6 Pemain yang Menjadi Sensasi Satu Musim Sebelum Tenggelam Entah Ke Mana

Mereka bersinar, menjadi bintang setelah satu musim yang luar biasa, lalu menghilang dan tenggelam entah ke mana. Zakky BM melihat kembali karier enam pemain yang mendapatkan label one seasone wonder alias sensasi satu musim...

Sepakbola, bagaimanapun adalah sebuah entertainment eh, maksudnya, olahraga yang mengandalkan kerja sama tim. Taktik, strategi, serta keberuntungan melebur menjadi satu di dalam lapangan. Bohong sekali jika aspek keberuntungan ini harus disingkirkan jauh-jauh dari sepakbola karena nama-nama di bawah ini, bisa jadi, adalah contoh nyata bagaimana keberuntungan itu bekerja.

Sebagai aktor utama di lapangan hijau, pemain sepakbola tentu mempunyai perjalanan karir yang berliku. Ada yang awalnya menimba ilmu dari tingkat akademi, ada yang dibesarkan di jalanan, bahkan ada juga yang sampai umur 20-an tahun ia masih bekerja sebagai tukang kebun, misalnya.

Kesuksesan dan kegagalan tentu mengiringi karir pemain tersebut.  Pemain A menjadi topskorer di liga A, itu adalah contoh kesuksesan. Ada pula pemain B yang tak kunjung bermain reguler dan hanya berstatus pemain cadangan. Namun, kini media dan pemirsa sepakbola mengenal istilah one season wonder player. Singkatnya, pemain yang hanya bagus (sukses) dalam satu musim saja. Entah ia menjadi top skorer, ataupun rekrutan terbaik, pemain tersebut intinya hanya sukses dalam waktu singkat saja.

Jamie Vardy dan Riyad Mahrez tentu menjadi fokus media dan para pemirsa di musim ini sebagai pembuktian ia layak di cap sebagai one season wonder player atau bukan.
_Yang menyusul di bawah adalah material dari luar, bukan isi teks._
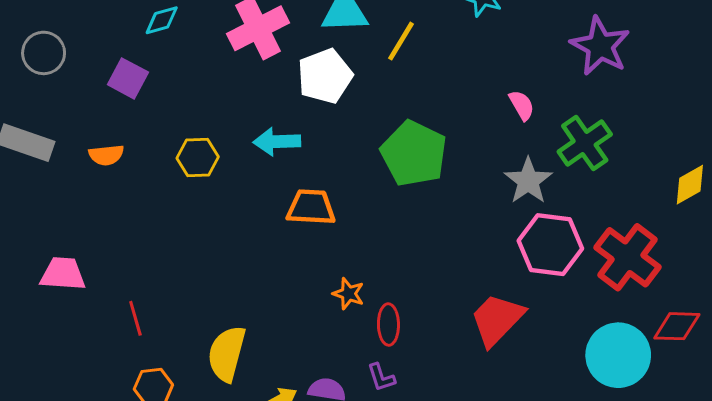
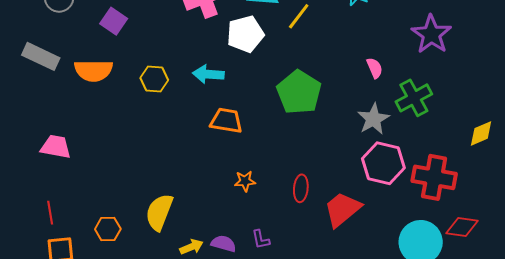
orange semicircle: (106, 155) -> (93, 71), size x1.6
red cross: (628, 257) -> (434, 177), turned -33
orange star: (348, 294) -> (245, 181), turned -30
red line: (135, 318) -> (50, 213), moved
red ellipse: (388, 325) -> (301, 188), moved

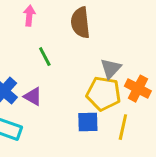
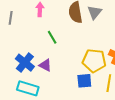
gray triangle: (111, 68) -> (95, 12), moved

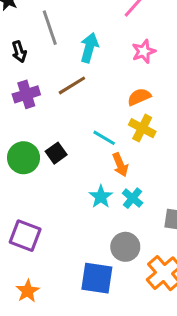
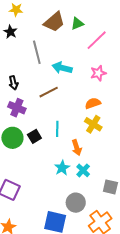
cyan arrow: (89, 48) -> (62, 68), turned -96
black arrow: (19, 52) -> (13, 83), moved
purple cross: (26, 94) -> (17, 108), moved, turned 36
cyan line: (104, 138) -> (57, 129), moved, turned 56

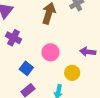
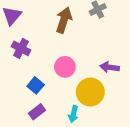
yellow circle: (72, 73) -> (90, 92), size x1.5

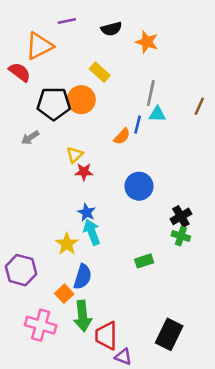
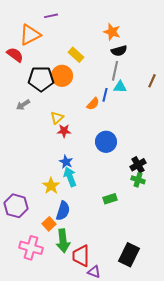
black semicircle: (111, 29) -> (119, 51), moved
Namun, daripada menunggu kepastian tersebut yang baru bisa dibahas di penghujung musim nanti, lebih baik melihat siapa saja yang pernah mendapatkan cap ini…

Miguel ‘Michu’ Cuesta

Michu adalah nama yang selalu diperbincangkan sepanjang musim 2012/13 lalu. Penyerang asal Spanyol ini sejatinya mampu memberikan kontribusi yang sangat besar bagi Swansea City. Total 22 gol dari 43 laga di musim tersebut tentu melebihi ekspetasi dari pemain yang sebelumnya bermain untuk Rayo Vallecano dan baru bermain untuk pertama kali di Premier League Inggris.

Trofi Piala Liga di musim yang sama adalah prasasti dari kesaktian Michu bersama Swansea City. Di laga final, Michu menyumbangkan sebiji golnya dari lima gol yang bersarang di gawang Bradford City. Namun, musim berikutnya, kesaktian Michu menguap begitu saja seiring cedera yang menimpanya.

Antonio Nocerino

Tepat satu jam sebelum bursa transfer musim panas 2011 lalu di tutup, AC Milan berhasil memboyong gelandang bertenaga, Antonio Nocerino. Tentu saja tak ada ekspetasi berlebih dari pemain yang sebelumnya hanya membela Palermo dan mempunyai banderol €500 ribu.

Namun, catatan 10 gol bagi seorang gelandang tengah adalah sebuah prestasi. Penampilan impressifnya bersama AC Milan di musim 2011/12 bahkan dihargai oleh Forza Italian Football sebagai transfer terbaik musim tersebut. Nocerino sendiri bertahan di Milan dua musim selanjutnya dan sepanjang dua musim itu ia hanya mampu mencetak dua gol saja. Kontras sekali dengan apa yang ia tampilkan di musim pertama. Nocerino akhirnya menghabiskan sisa kontraknya di Milan dengan menjadi pemain pinjaman.